==== MATERIAL SHOWN ====
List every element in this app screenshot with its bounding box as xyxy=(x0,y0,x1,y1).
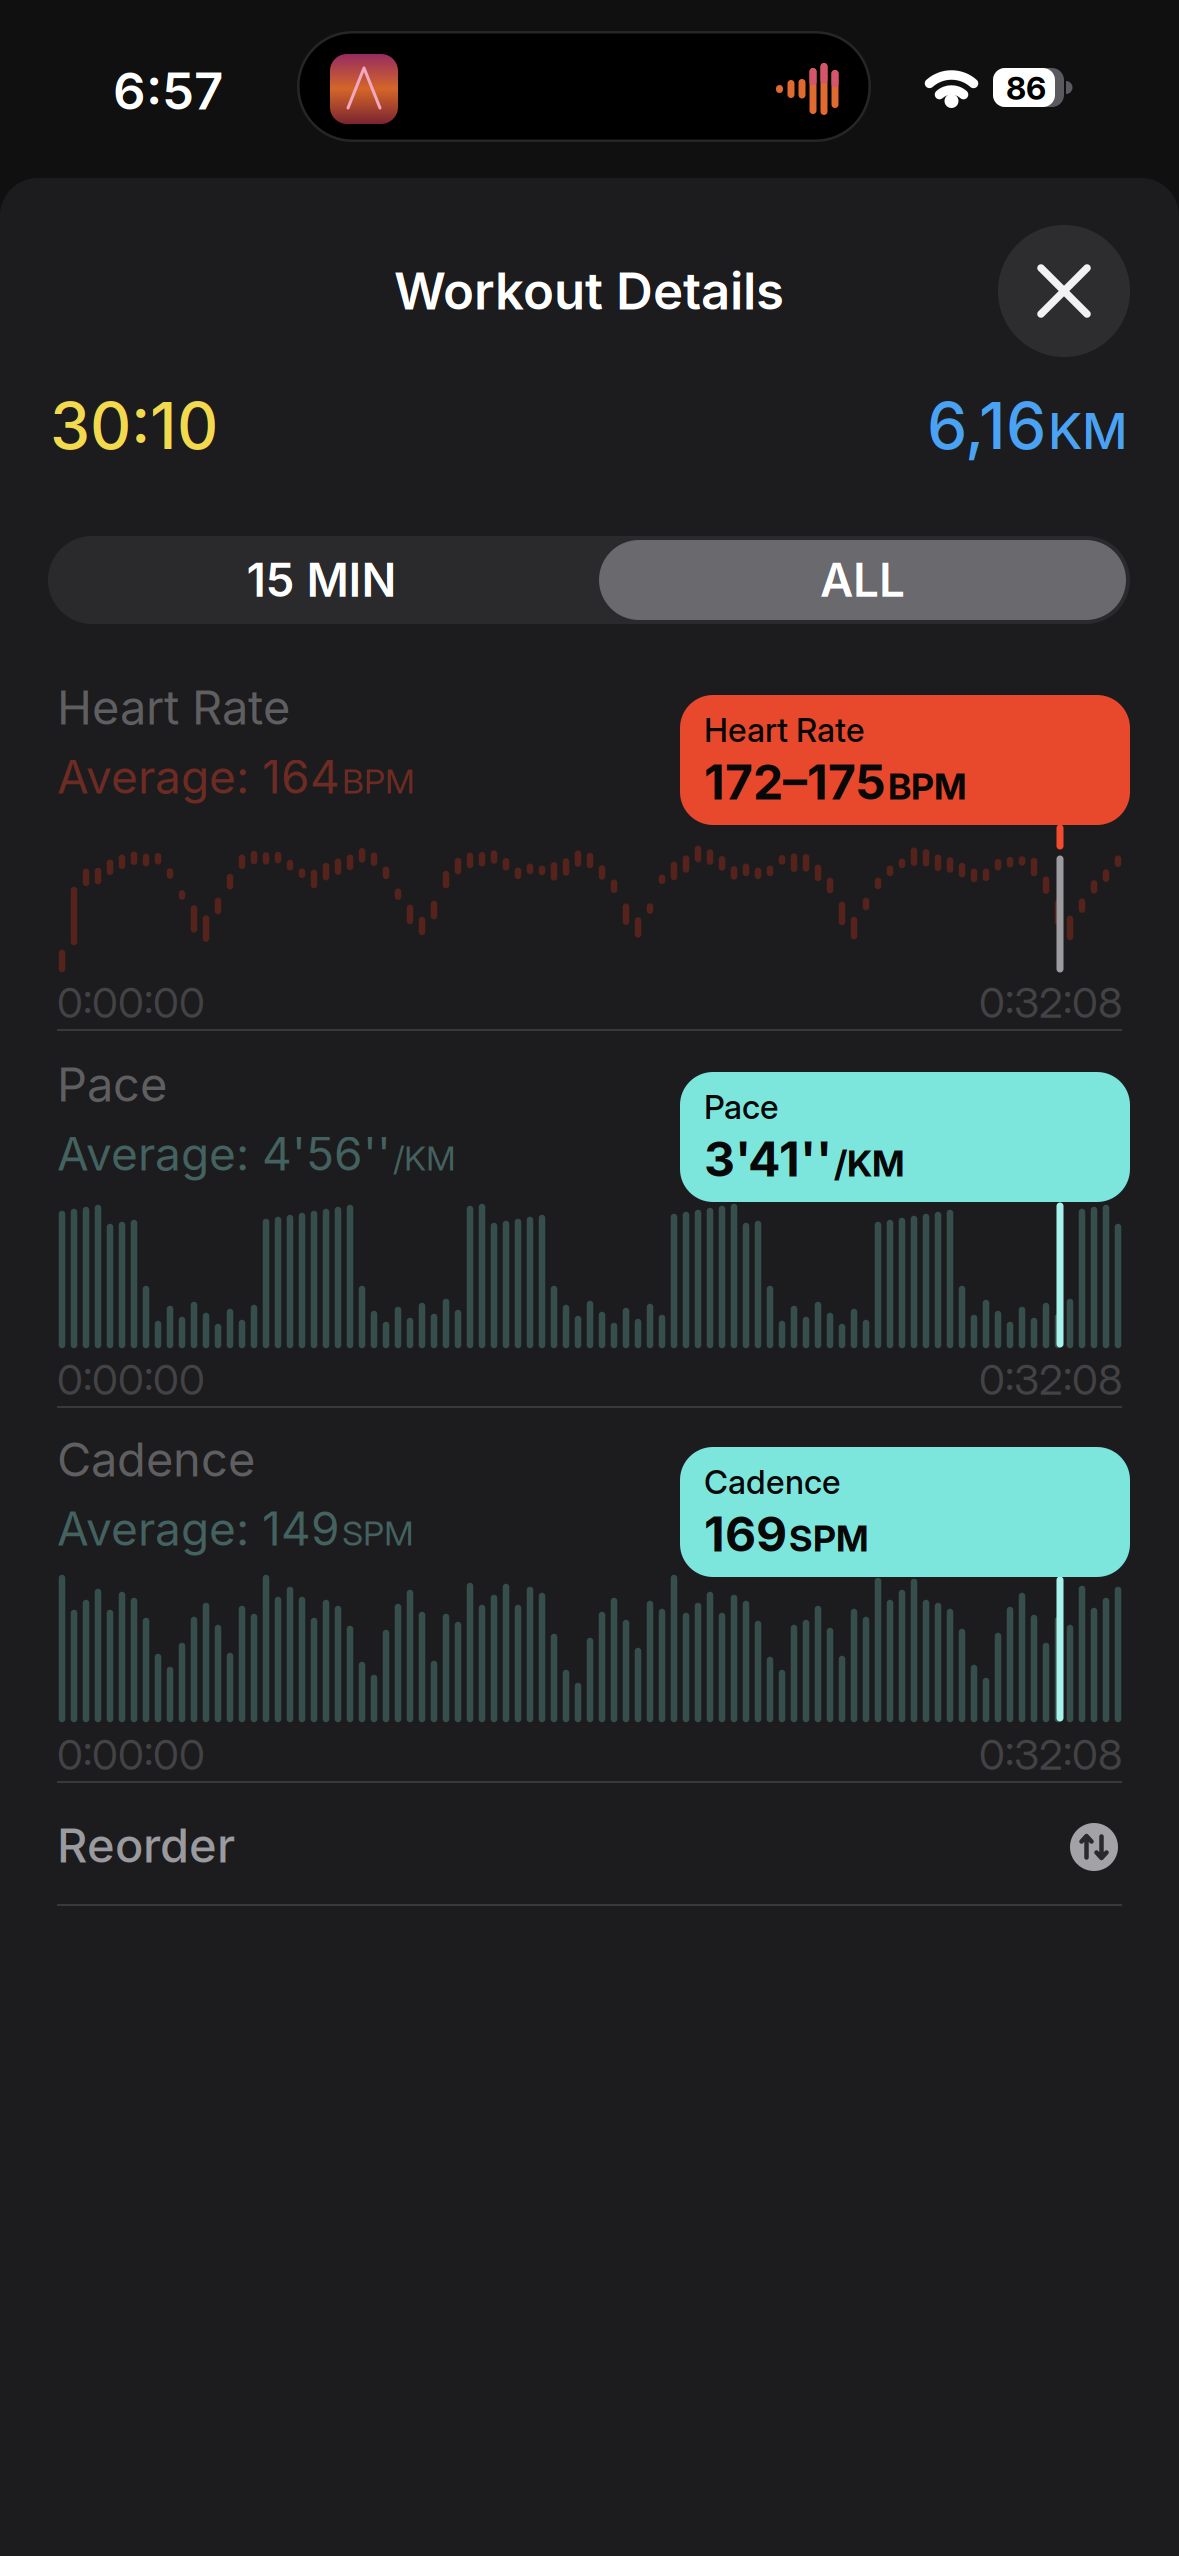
staticText: BPM xyxy=(888,765,967,808)
staticText: 0:32:08 xyxy=(979,977,1122,1028)
staticText: 0:00:00 xyxy=(57,977,205,1028)
staticText: Pace xyxy=(704,1087,779,1127)
staticText: SPM xyxy=(342,1513,414,1554)
staticText: Average: 164 xyxy=(57,749,340,805)
staticText: /KM xyxy=(834,1142,905,1185)
staticText: /KM xyxy=(393,1138,456,1179)
staticText: Workout Details xyxy=(394,260,784,322)
staticText: 0:32:08 xyxy=(979,1729,1122,1780)
staticText: 172–175 xyxy=(704,753,886,811)
staticText: Reorder xyxy=(57,1817,235,1874)
staticText: 30:10 xyxy=(50,387,218,464)
staticText: 0:00:00 xyxy=(57,1354,205,1405)
button[interactable]: Close xyxy=(998,225,1130,357)
staticText: 15 MIN xyxy=(246,552,396,608)
staticText: 6,16 xyxy=(927,387,1046,464)
staticText: ALL xyxy=(820,552,905,608)
button[interactable]: 15 MIN xyxy=(48,536,595,624)
staticText: 6:57 xyxy=(113,60,223,122)
staticText: Heart Rate xyxy=(57,679,290,736)
staticText: Average: 149 xyxy=(57,1501,340,1557)
button[interactable]: ALL xyxy=(599,540,1126,620)
staticText: 86 xyxy=(1006,69,1046,107)
staticText: 0:32:08 xyxy=(979,1354,1122,1405)
staticText: BPM xyxy=(342,761,415,802)
staticText: Cadence xyxy=(57,1431,255,1488)
staticText: Cadence xyxy=(704,1462,841,1502)
staticText: Average: 4'56'' xyxy=(57,1126,391,1182)
staticText: SPM xyxy=(789,1517,869,1560)
button[interactable]: Reorder xyxy=(1070,1823,1118,1871)
staticText: 0:00:00 xyxy=(57,1729,205,1780)
staticText: KM xyxy=(1048,401,1128,461)
staticText: Heart Rate xyxy=(704,710,865,750)
staticText: 3'41'' xyxy=(704,1130,832,1188)
staticText: Pace xyxy=(57,1056,167,1113)
staticText: 169 xyxy=(704,1505,787,1563)
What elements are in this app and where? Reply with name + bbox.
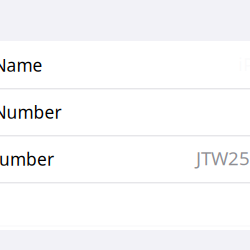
button[interactable]: Name: [0, 41, 250, 88]
button[interactable]: More: [0, 182, 250, 229]
staticText: JTW25: [196, 146, 250, 170]
staticText: umber: [0, 148, 54, 170]
staticText: Name: [0, 54, 42, 76]
staticText: Number: [0, 100, 62, 124]
button[interactable]: umber: [0, 135, 250, 182]
button[interactable]: Number: [0, 88, 250, 135]
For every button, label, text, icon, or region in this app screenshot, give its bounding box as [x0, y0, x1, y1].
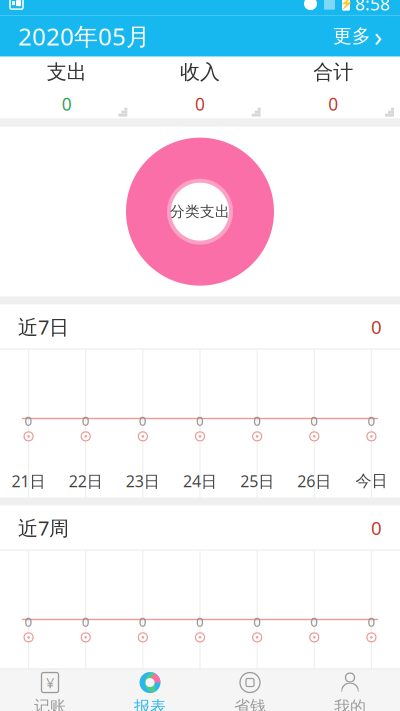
====
→ EXERCISE: Word for word, restate the lines from the one containing "What elements are" through the end of the listing, and nothing more. Skip the pictures.

→ ANSWER SECTION:
What elements are in this app and where? Reply with name + bbox.
button[interactable]: Name: [0, 41, 250, 88]
button[interactable]: More: [0, 182, 250, 229]
staticText: JTW25: [196, 146, 250, 170]
staticText: umber: [0, 148, 54, 170]
staticText: Name: [0, 54, 42, 76]
staticText: Number: [0, 100, 62, 124]
button[interactable]: umber: [0, 135, 250, 182]
button[interactable]: Number: [0, 88, 250, 135]
For every button, label, text, icon, or region in this app screenshot, give its bounding box as [x0, y0, x1, y1].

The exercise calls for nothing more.